# Lesson: Data Sources

In data science, the first step is always getting the data. In this lesson, we'll explore three of the most common ways to bring data into your Python environment using the `pandas` library.

1. **CSV Files (Comma Separated Values)**
2. **Google Sheets**
3. **Webpages (HTML Tables)**

In [None]:
import pandas as pd

## 1. CSV Files

CSV files are the most common format for data exchange. They are simple text files where each piece of data is separated by a comma. You can load them from a local file on your computer or directly from a URL on the internet.

In [None]:
# Loading from a URL (e.g., Indiana Pacers 2024-2025 player stats)
csv_url = "https://raw.githubusercontent.com/Data-Dunkers/data/refs/heads/main/NBA/team/2024-2025/IND_2024-2025_players.csv"
df_csv = pd.read_csv(csv_url)
df_csv.head()

## 2. Google Sheets

Google Sheets is a popular tool for collaborative data collection.

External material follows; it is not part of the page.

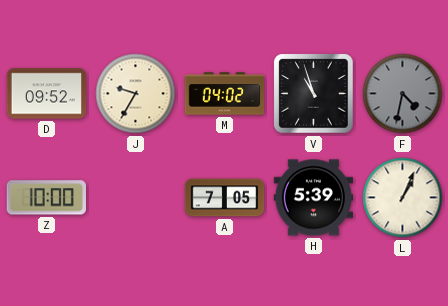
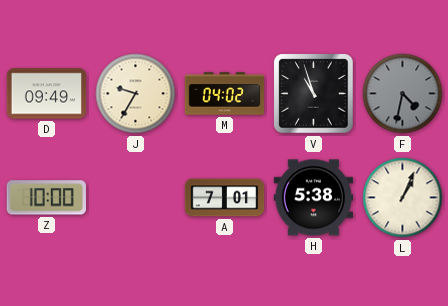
D: 09:52 -> 09:49
A: 7:05 -> 7:01
H: 5:39 -> 5:38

To load data from a Google Sheet, you don't need to download it; you can read it directly into Python by following these steps:

1. **Share the Sheet**: Click the **Share** button and set the access to **"Anyone with the link"**.
2. **Copy the Link**: Copy the URL of your Google Sheet.
3. **Modify the URL**: Replace the end of the URL (everything after the last `/`) with `export?format=csv`.

**Example Conversion:**
*   **Original**: `.../d/1ZULKhYzsMd4eYwiprsyGgE9Df3gaVtO8WRalUQDn-xE/edit#gid=0`
*   **Modified**: `.../d/1ZULKhYzsMd4eYwiprsyGgE9Df3gaVtO8WRalUQDn-xE/export?format=csv`

In [None]:
# Example: Loading a public Google Sheet with sample basketball data
sheet_url = "https://docs.google.com/spreadsheets/d/1ZULKhYzsMd4eYwiprsyGgE9Df3gaVtO8WRalUQDn-xE/export?format=csv"
df_sheet = pd.read_csv(sheet_url)
df_sheet.head()

## 3. Webpages (HTML Tables)

Sometimes data is displayed in a table on a website, like on Wikipedia or a sports news site. You can use `pd.read_html()` to automatically scan a webpage for all its tables and return them as a list of DataFrames.

In [None]:
# Example: Scraping a table from Wikipedia
wiki_url = "https://en.wikipedia.org/wiki/Indiana_Pacers"
tables = pd.read_html(wiki_url)

# Show the first table found on the page
tables[0].head()

## Reflection Questions

1. **Which data source felt the easiest to use? Why?**
2. **What are some risks of using `pd.read_html()` to get data from a website?**
3. **When would you use a Google Sheet instead of a simple CSV file?**